— Collected data —
########

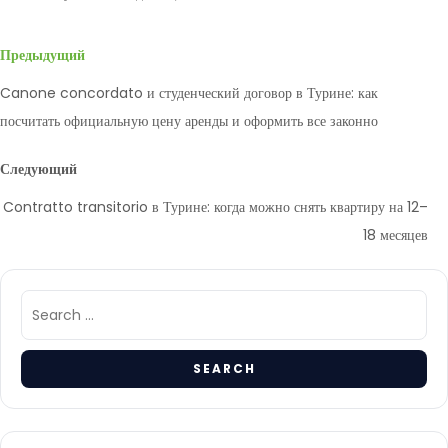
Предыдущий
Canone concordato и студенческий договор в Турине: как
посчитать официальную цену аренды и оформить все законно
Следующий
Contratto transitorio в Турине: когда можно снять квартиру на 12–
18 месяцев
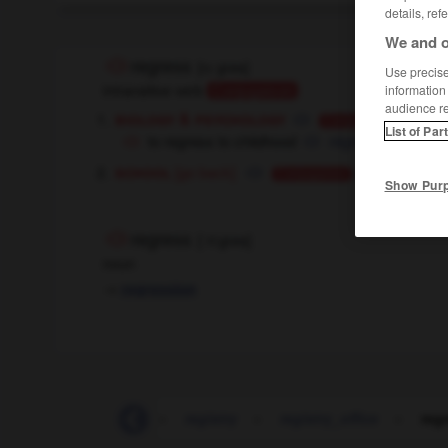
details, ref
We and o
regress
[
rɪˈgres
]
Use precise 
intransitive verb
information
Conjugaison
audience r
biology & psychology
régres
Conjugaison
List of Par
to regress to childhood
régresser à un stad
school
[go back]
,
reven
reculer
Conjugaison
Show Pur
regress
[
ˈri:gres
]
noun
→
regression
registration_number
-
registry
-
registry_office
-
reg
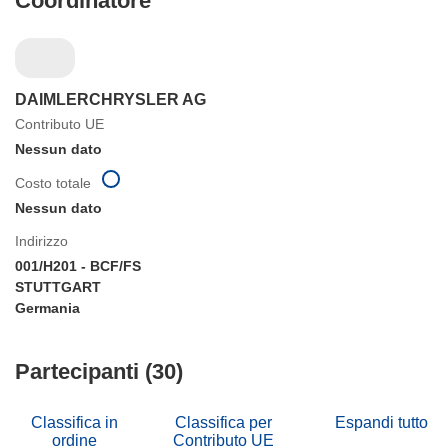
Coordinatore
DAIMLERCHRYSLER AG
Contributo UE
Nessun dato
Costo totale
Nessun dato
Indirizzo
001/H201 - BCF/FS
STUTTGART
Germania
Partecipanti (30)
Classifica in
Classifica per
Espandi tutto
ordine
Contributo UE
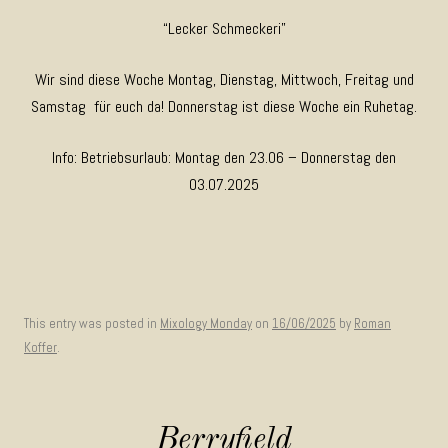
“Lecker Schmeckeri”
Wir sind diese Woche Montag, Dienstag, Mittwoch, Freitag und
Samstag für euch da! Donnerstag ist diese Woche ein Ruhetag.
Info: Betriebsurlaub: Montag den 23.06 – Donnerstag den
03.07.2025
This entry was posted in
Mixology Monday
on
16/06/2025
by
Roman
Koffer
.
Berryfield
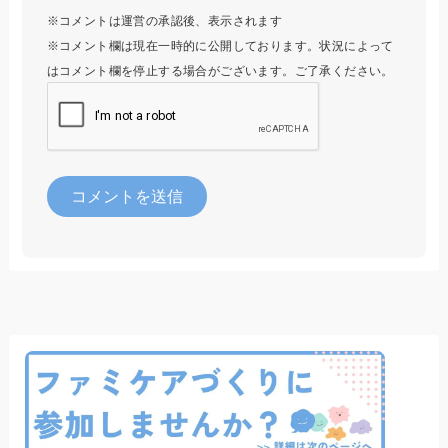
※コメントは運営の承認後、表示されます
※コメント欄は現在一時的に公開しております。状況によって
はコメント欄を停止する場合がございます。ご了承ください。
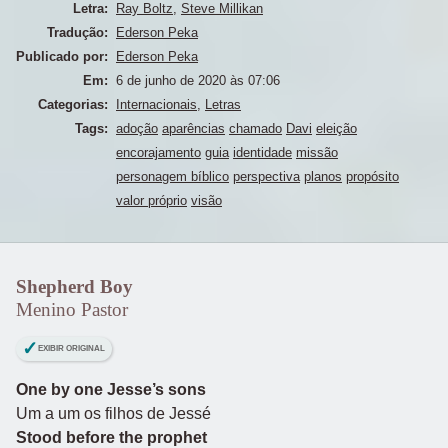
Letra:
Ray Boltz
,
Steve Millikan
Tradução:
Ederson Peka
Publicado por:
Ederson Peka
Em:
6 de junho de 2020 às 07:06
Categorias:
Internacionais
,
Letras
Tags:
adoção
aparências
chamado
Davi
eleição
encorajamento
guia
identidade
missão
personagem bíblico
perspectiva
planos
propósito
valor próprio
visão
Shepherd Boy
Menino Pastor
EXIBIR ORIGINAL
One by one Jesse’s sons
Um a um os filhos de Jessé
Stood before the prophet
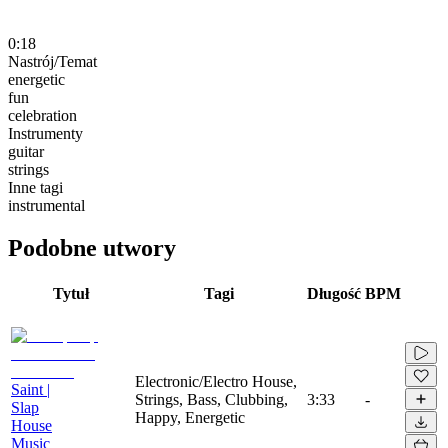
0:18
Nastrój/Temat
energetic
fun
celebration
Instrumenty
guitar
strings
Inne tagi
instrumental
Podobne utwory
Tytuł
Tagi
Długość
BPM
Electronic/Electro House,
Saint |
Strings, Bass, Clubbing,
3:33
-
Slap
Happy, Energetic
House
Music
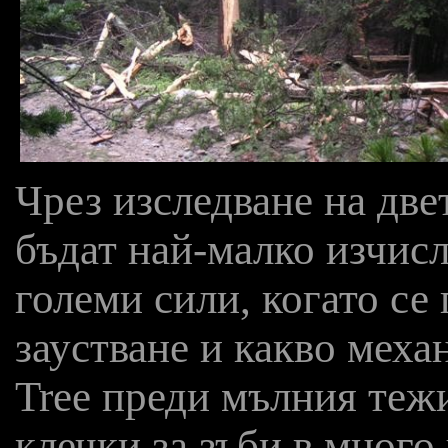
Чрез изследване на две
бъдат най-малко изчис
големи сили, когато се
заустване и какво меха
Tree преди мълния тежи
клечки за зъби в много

########

— WORK REQUIRED —
What I need is every record written out exactly, minus the pictures.

— RESPONSE —
Предыдущий
Canone concordato и студенческий договор в Турине: как
посчитать официальную цену аренды и оформить все законно
Следующий
Contratto transitorio в Турине: когда можно снять квартиру на 12–
18 месяцев
details, ref
We and o
regress
[
rɪˈgres
]
Use precise 
intransitive verb
information
Conjugaison
audience r
biology & psychology
régres
Conjugaison
List of Par
to regress to childhood
régresser à un stad
school
[go back]
,
reven
reculer
Conjugaison
Show Pur
regress
[
ˈri:gres
]
noun
→
regression
registration_number
-
registry
-
registry_office
-
reg
Coordinatore
DAIMLERCHRYSLER AG
Contributo UE
Nessun dato
Costo totale
Nessun dato
Indirizzo
001/H201 - BCF/FS
STUTTGART
Germania
Partecipanti (30)
Classifica in
Classifica per
Espandi tutto
ordine
Contributo UE
“Lecker Schmeckeri”
Wir sind diese Woche Montag, Dienstag, Mittwoch, Freitag und
Samstag für euch da! Donnerstag ist diese Woche ein Ruhetag.
Info: Betriebsurlaub: Montag den 23.06 – Donnerstag den
03.07.2025
This entry was posted in
Mixology Monday
on
16/06/2025
by
Roman
Koffer
.
Berryfield
※コメントは運営の承認後、表示されます
※コメント欄は現在一時的に公開しております。状況によって
はコメント欄を停止する場合がございます。ご了承ください。
Letra:
Ray Boltz
,
Steve Millikan
Tradução:
Ederson Peka
Publicado por:
Ederson Peka
Em:
6 de junho de 2020 às 07:06
Categorias:
Internacionais
,
Letras
Tags:
adoção
aparências
chamado
Davi
eleição
encorajamento
guia
identidade
missão
personagem bíblico
perspectiva
planos
propósito
valor próprio
visão
Shepherd Boy
Menino Pastor
EXIBIR ORIGINAL
One by one Jesse’s sons
Um a um os filhos de Jessé
Stood before the prophet
0:18
Nastrój/Temat
energetic
fun
celebration
Instrumenty
guitar
strings
Inne tagi
instrumental
Podobne utwory
Tytuł
Tagi
Długość
BPM
Electronic/Electro House,
Saint |
Strings, Bass, Clubbing,
3:33
-
Slap
Happy, Energetic
House
Music
Чрез изследване на две
бъдат най-малко изчис
големи сили, когато се
заустване и какво меха
Tree преди мълния тежи
клечки за зъби в много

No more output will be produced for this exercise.